PROBLEM TO SOLVE. Filter the listing below for "some" and report every line that has it.
*** Block opens ***
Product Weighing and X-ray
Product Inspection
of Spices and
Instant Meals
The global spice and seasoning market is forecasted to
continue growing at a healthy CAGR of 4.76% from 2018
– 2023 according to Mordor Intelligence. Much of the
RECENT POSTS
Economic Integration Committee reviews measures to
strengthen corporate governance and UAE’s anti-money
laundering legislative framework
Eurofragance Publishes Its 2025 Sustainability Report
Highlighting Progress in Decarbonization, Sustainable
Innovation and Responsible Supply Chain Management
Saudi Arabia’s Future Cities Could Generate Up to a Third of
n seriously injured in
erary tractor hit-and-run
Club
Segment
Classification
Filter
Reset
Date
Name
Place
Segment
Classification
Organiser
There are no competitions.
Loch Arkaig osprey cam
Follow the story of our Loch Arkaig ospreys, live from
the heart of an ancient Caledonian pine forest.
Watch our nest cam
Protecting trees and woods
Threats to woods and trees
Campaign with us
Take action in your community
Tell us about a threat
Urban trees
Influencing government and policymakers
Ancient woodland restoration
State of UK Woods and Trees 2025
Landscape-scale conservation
*** Block closes ***
*** Block opens ***
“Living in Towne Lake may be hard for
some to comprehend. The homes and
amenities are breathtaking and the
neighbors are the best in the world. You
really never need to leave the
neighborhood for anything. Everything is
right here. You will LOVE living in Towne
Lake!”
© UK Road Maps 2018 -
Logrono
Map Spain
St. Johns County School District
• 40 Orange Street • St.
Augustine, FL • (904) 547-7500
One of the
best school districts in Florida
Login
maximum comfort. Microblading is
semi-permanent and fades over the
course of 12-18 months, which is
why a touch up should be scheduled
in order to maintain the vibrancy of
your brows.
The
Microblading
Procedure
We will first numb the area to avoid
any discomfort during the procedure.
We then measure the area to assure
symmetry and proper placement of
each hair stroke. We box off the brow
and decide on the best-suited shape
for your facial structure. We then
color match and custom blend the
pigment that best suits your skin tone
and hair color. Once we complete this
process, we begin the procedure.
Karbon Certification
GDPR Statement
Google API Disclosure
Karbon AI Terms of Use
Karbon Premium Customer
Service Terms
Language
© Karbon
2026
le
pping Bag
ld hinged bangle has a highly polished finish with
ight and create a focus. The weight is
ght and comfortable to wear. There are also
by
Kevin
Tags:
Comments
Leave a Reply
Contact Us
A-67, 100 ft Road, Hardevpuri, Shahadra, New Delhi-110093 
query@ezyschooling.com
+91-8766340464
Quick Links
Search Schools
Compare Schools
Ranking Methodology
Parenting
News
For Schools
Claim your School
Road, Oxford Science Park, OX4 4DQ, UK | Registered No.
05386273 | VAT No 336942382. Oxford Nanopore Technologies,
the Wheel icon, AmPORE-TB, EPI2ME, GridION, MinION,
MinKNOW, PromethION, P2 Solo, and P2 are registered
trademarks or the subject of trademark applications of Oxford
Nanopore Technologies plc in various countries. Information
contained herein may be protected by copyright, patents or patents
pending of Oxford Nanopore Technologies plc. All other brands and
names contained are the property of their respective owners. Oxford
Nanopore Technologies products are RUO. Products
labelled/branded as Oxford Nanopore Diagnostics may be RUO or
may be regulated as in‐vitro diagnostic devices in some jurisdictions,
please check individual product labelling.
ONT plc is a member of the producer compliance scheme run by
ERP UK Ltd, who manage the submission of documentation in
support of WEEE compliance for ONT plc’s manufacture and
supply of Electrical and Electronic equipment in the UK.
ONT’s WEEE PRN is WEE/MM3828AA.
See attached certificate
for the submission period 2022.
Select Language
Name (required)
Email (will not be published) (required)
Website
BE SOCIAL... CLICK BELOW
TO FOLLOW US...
*** Block closes ***
*** Block opens ***
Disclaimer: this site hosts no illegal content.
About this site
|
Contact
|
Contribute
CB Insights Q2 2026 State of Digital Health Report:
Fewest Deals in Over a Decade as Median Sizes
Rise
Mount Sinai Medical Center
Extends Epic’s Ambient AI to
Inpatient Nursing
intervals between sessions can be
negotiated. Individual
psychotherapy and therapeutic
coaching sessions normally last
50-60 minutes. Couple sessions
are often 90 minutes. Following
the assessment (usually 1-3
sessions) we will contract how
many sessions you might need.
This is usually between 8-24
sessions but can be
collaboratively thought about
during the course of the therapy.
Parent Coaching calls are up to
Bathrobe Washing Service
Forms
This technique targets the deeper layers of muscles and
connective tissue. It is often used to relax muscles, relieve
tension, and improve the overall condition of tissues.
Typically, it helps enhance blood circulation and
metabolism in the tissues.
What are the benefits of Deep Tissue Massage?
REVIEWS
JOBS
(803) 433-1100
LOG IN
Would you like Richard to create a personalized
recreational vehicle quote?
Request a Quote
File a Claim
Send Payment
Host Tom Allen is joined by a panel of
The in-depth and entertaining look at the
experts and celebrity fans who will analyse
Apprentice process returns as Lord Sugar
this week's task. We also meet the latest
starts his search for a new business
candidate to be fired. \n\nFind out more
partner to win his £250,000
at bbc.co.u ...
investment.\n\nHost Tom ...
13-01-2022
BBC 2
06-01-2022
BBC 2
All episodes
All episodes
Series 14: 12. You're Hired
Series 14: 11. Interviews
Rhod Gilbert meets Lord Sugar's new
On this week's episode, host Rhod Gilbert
*** Block closes ***
EXERCISE OUTPUT.
some to comprehend. The homes and
may be regulated as in‐vitro diagnostic devices in some jurisdictions,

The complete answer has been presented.